Ok, cool. Thanks fellas. I had checked out the Thunderchild, but the specs list -1 dB at 62Hz, and nothing lower, so I wasn't sure how fast it rolled off under that. I know the advantages of having a fundamental sound on the B and F# are limited, but if I'm choosing between the cabs, it's a consideration. The second harmonic of F# is at 46 Hz, anyway.


----------



## TemjinStrife (Sep 26, 2016)

Hollowway said:


> Ok, cool. Thanks fellas. I had checked out the Thunderchild, but the specs list -1 dB at 62Hz, and nothing lower, so I wasn't sure how fast it rolled off under that. I know the advantages of having a fundamental sound on the B and F# are limited, but if I'm choosing between the cabs, it's a consideration. The second harmonic of F# is at 46 Hz, anyway.



Duke offers plenty of designs other than the Thunderchild 1x12, including IIRC one larger cab optimized for low F# or thereabouts. It's worth contacting him; he's a really nice dude and absolutely knows his stuff.

There is also a fEARful design that adds low end extension somewhere (I think it's a tweak to the port) but it's been years since I've looked at anything in that realm.


----------



## Hollowway (Sep 26, 2016)

Thanks. I just emailed Duke. And also Greenboy to ask about that tweak on the fEARful design. 

Any advice on a cheap amp to power these? If I'm dropping a grand on the cab, I would prefer not to go hog wild on the amp, but I do want something that will work well with the cab.


----------



## eyeswide (Sep 27, 2016)

Hollowway said:


> Any advice on a cheap amp to power these? If I'm dropping a grand on the cab, I would prefer not to go hog wild on the amp, but I do want something that will work well with the cab.



Your options are wide open. You can go with just a regular power amp if you do all your pre stuff on your pedalboard - I use a Peavey IPR for mine. Or, you can get a regular bass head.

If you want to be super portable, you can go with one of those mini heads.


----------



## Winspear (Sep 27, 2016)

They were designed around that low B which is why the 2nd harmonic is at full volume before the rolloff. I can confirm they are fantastic for E0. Haven't tried any lower.
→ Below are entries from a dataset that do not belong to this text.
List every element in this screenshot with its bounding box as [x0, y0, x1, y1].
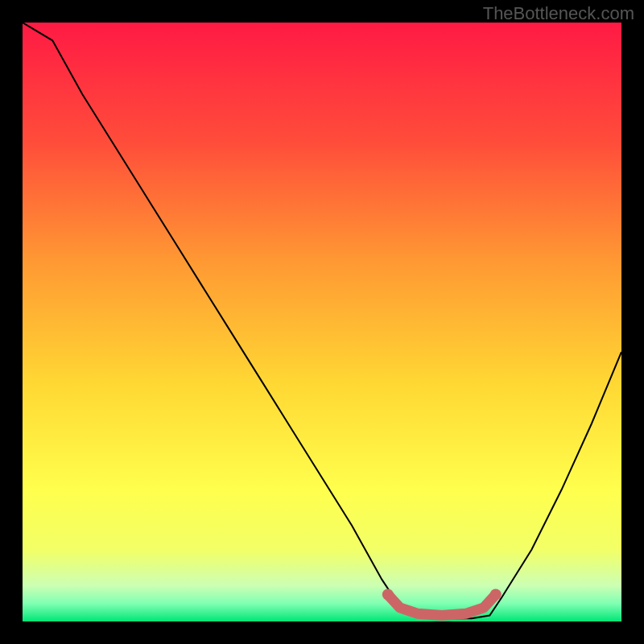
- watermark-text: TheBottleneck.com: [483, 3, 634, 24]
- chart-container: TheBottleneck.com: [0, 0, 644, 644]
- highlight-endpoint: [490, 589, 502, 601]
- highlight-endpoint: [382, 589, 394, 601]
- plot-area: [23, 23, 621, 621]
- gradient-background: [23, 23, 621, 621]
- chart-svg: [23, 23, 621, 621]
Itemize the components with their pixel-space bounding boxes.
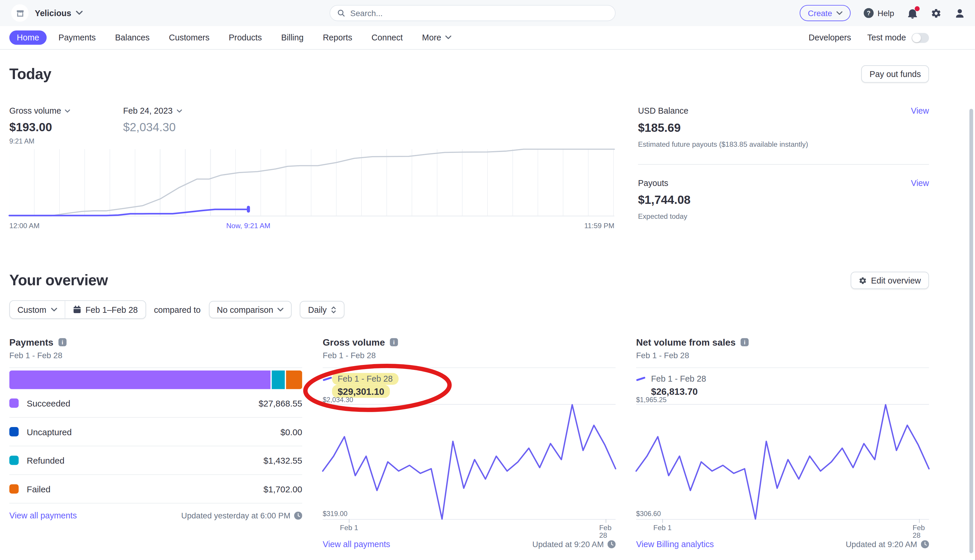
clock-icon: [608, 540, 616, 548]
gross-volume-panel: Gross volume Feb 1 - Feb 28 Feb 1 - Feb …: [323, 337, 616, 549]
date-range-button[interactable]: Feb 1–Feb 28: [65, 301, 145, 318]
gross-volume-metric-selector[interactable]: Gross volume: [9, 106, 123, 116]
chevron-down-icon: [76, 10, 82, 15]
net-volume-total: $26,813.70: [651, 386, 698, 397]
view-all-payments-link[interactable]: View all payments: [323, 540, 390, 549]
interval-value: Daily: [308, 305, 327, 314]
create-button[interactable]: Create: [800, 5, 851, 21]
search-icon: [337, 9, 345, 18]
x-label-end: Feb 28: [599, 524, 612, 539]
info-icon[interactable]: [58, 338, 67, 347]
help-button[interactable]: ? Help: [864, 8, 894, 18]
account-switcher[interactable]: Yelicious: [35, 8, 82, 18]
refunded-value: $1,432.55: [263, 455, 302, 465]
clock-icon: [921, 540, 929, 548]
today-volume-chart: [9, 149, 614, 216]
x-label-start: Feb 1: [653, 524, 672, 531]
edit-overview-button[interactable]: Edit overview: [850, 272, 929, 289]
range-type-select[interactable]: Custom: [10, 301, 65, 318]
developers-link[interactable]: Developers: [808, 33, 851, 42]
failed-value: $1,702.00: [263, 484, 302, 494]
account-name: Yelicious: [35, 8, 71, 18]
scrollbar[interactable]: [970, 109, 973, 553]
info-icon[interactable]: [390, 338, 398, 347]
nav-item-payments[interactable]: Payments: [51, 30, 103, 45]
usd-balance-label: USD Balance: [638, 106, 688, 116]
succeeded-label: Succeeded: [27, 398, 70, 408]
view-all-payments-link[interactable]: View all payments: [9, 511, 77, 520]
pay-out-funds-button[interactable]: Pay out funds: [862, 65, 929, 83]
compared-to-text: compared to: [154, 305, 200, 314]
uncaptured-swatch: [9, 427, 19, 437]
test-mode-toggle[interactable]: [912, 33, 929, 42]
gross-volume-panel-title: Gross volume: [323, 337, 385, 347]
settings-button[interactable]: [931, 8, 941, 18]
nav-items: Home Payments Balances Customers Product…: [9, 30, 459, 45]
nav-item-connect[interactable]: Connect: [364, 30, 410, 45]
divider: [638, 164, 929, 165]
gear-icon: [931, 8, 941, 18]
nav-item-balances[interactable]: Balances: [108, 30, 157, 45]
user-icon: [955, 8, 965, 18]
payments-panel-title: Payments: [9, 337, 53, 347]
comparison-select[interactable]: No comparison: [208, 301, 292, 318]
chevron-down-icon: [65, 109, 70, 113]
help-icon: ?: [864, 8, 874, 18]
gross-volume-chart: $2,034.30 $319.00: [323, 404, 616, 520]
svg-text:?: ?: [867, 10, 871, 17]
chevron-down-icon: [177, 109, 182, 113]
gear-icon: [858, 276, 867, 284]
page-title-today: Today: [9, 65, 51, 83]
net-volume-period: Feb 1 - Feb 28: [636, 351, 929, 360]
comparison-date-selector[interactable]: Feb 24, 2023: [123, 106, 182, 116]
search-bar[interactable]: [330, 5, 615, 21]
payouts-caption: Expected today: [638, 213, 929, 220]
clock-icon: [294, 512, 302, 520]
payouts-card: Payouts View $1,744.08 Expected today: [638, 178, 929, 220]
notification-dot: [915, 6, 920, 11]
notifications-button[interactable]: [907, 8, 918, 18]
toggle-knob: [912, 33, 921, 42]
gross-volume-line: [323, 405, 616, 519]
store-logo: [11, 4, 28, 22]
divider: [636, 367, 929, 368]
payouts-view-link[interactable]: View: [911, 178, 929, 188]
net-volume-line: [636, 405, 929, 519]
uncaptured-label: Uncaptured: [27, 427, 72, 437]
test-mode-control: Test mode: [867, 33, 929, 42]
interval-select[interactable]: Daily: [300, 301, 345, 318]
main-nav: Home Payments Balances Customers Product…: [0, 26, 975, 50]
payments-row-refunded[interactable]: Refunded $1,432.55: [9, 447, 302, 475]
stripe-dashboard: Yelicious Create ?: [0, 0, 975, 560]
search-input[interactable]: [350, 8, 608, 18]
usd-balance-view-link[interactable]: View: [911, 106, 929, 116]
usd-balance-caption: Estimated future payouts ($183.85 availa…: [638, 141, 929, 148]
divider: [9, 367, 302, 368]
gross-volume-metric: Gross volume $193.00 9:21 AM: [9, 106, 123, 145]
net-volume-panel: Net volume from sales Feb 1 - Feb 28 Feb…: [636, 337, 929, 549]
x-label-now: Now, 9:21 AM: [226, 222, 270, 229]
nav-item-reports[interactable]: Reports: [315, 30, 360, 45]
date-range-value: Feb 1–Feb 28: [85, 305, 138, 314]
nav-item-products[interactable]: Products: [221, 30, 269, 45]
info-icon[interactable]: [741, 338, 749, 347]
nav-item-home[interactable]: Home: [9, 30, 47, 45]
profile-button[interactable]: [955, 8, 965, 18]
payments-row-uncaptured[interactable]: Uncaptured $0.00: [9, 418, 302, 447]
nav-item-billing[interactable]: Billing: [273, 30, 311, 45]
y-min-label: $306.60: [636, 510, 661, 517]
x-tick: [605, 519, 606, 523]
today-chart-block: Gross volume $193.00 9:21 AM Feb 24, 202…: [9, 106, 614, 232]
nav-item-customers[interactable]: Customers: [162, 30, 217, 45]
uncaptured-value: $0.00: [280, 427, 302, 437]
x-label-start: 12:00 AM: [9, 222, 40, 229]
payments-row-failed[interactable]: Failed $1,702.00: [9, 475, 302, 504]
payments-row-succeeded[interactable]: Succeeded $27,868.55: [9, 389, 302, 418]
view-billing-analytics-link[interactable]: View Billing analytics: [636, 540, 714, 549]
x-tick: [919, 519, 919, 523]
succeeded-swatch: [9, 398, 19, 408]
net-volume-legend-label: Feb 1 - Feb 28: [651, 374, 706, 384]
payments-updated-text: Updated yesterday at 6:00 PM: [181, 511, 290, 520]
nav-item-more[interactable]: More: [415, 30, 458, 45]
payouts-value: $1,744.08: [638, 193, 929, 207]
Crown XLS1500 does me great for guitar and bass. I did find myself wanting a bit more headroom playing bass with a drummer but it was ok. XLS2000 would be fine. I'm running bridged mono into two Fearless F112 (similar to Fearful 12/6/1)


----------



## Hollowway (Sep 27, 2016)

Yeah, I just talked with greenboy support, and they confirmed that there is a fearful mod to the port where you get a lower frequency goose at the expense of the frequencies right above it. I'll probably go with a fearless F112. I'm not 100% sure I want to sacrifice the those frequencies, since I won't be riding that 23 Hz F# all day. Of course, now I want to commission a 40" scale length bass!


----------



## TemjinStrife (Sep 28, 2016)

I run my Thunderchild with a Tone Hammer 500, but that's because my rig needs to be able to fit on the subway. It's loud as hell though, can carry bars by itself, shake houses, and the like. Anything bigger I just run out to the PA.
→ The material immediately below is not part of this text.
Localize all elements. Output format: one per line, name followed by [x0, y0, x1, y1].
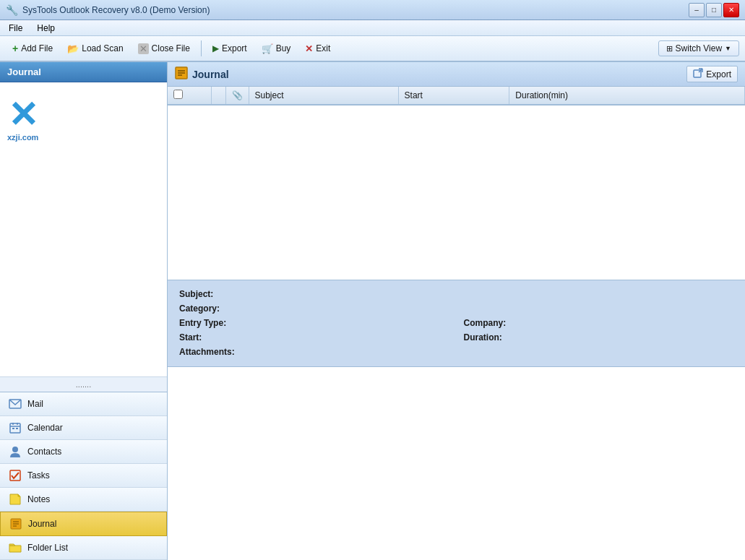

If you're playing at home you don't need mega power, but if you're playing live, the fEARfuls especially can just swallow loads of watts in exchange for SPL. I haven't tried any of Duke's larger cabs in a live situation. The Crown XLS and Peavey IPR models seem to be popular lightweight power amps for driving these bigger cabs, although you'll likely want some kind of preamp.


----------



## Hollowway (Sep 28, 2016)

OK, cool, thanks. Have you run a guitar through it? It's not a bass cab - it's more of a PA speaker (being FRFR), so I'm thinking it would be great to run a modeler with a cab emulator into. I never see these come up in guitar FRFR talk, though.


----------



## TemjinStrife (Sep 29, 2016)

Hollowway said:


> OK, cool, thanks. Have you run a guitar through it? It's not a bass cab - it's more of a PA speaker (being FRFR), so I'm thinking it would be great to run a modeler with a cab emulator into. I never see these come up in guitar FRFR talk, though.



I don't own any modelers (just a pile of tube amps) so I can't speak as to how it works in that context. It does sound great for vocals, acoustic guitar, electric cello, and as a mini-PA though!

For guitar FRFR use, these things are probably overkill. You don't need the power or low frequency output for guitar, and they're more expensive than some less bass-oriented FRFR systems. That said, I haven't tried it, so it could be awesome! Seems like it in theory, at least.


----------



## Hollowway (Sep 30, 2016)

Ok, so next question is should I consider buying a used fearful home build, as opposed to a new fearful/fearless cab? It just seems like there are too many errors to potentially make in a build, but I don't know that much about speaker building.


----------



## Winspear (Sep 30, 2016)

I'm using mine for guitar modelling of all sorts. I agree it's overkill for just guitar. Especially as it needs a poweramp. Most guitarists may as well go out and buy an active FRFR. I got mine because I also play extended range bass though, and am incredibly happy with them for guitar. First thing I did when I got them was put a familiar song through them to see how they sounded as a PA - absolutely fantastic and not weird in the slightest so yes they are great for guitar modelling. 
If you can afford it I'd just go for an authorized builder yeah, but I shouldn't imagine it's too hard once you've got the components together if it's something you'd enjoy.


----------



## Hollowway (Sep 30, 2016)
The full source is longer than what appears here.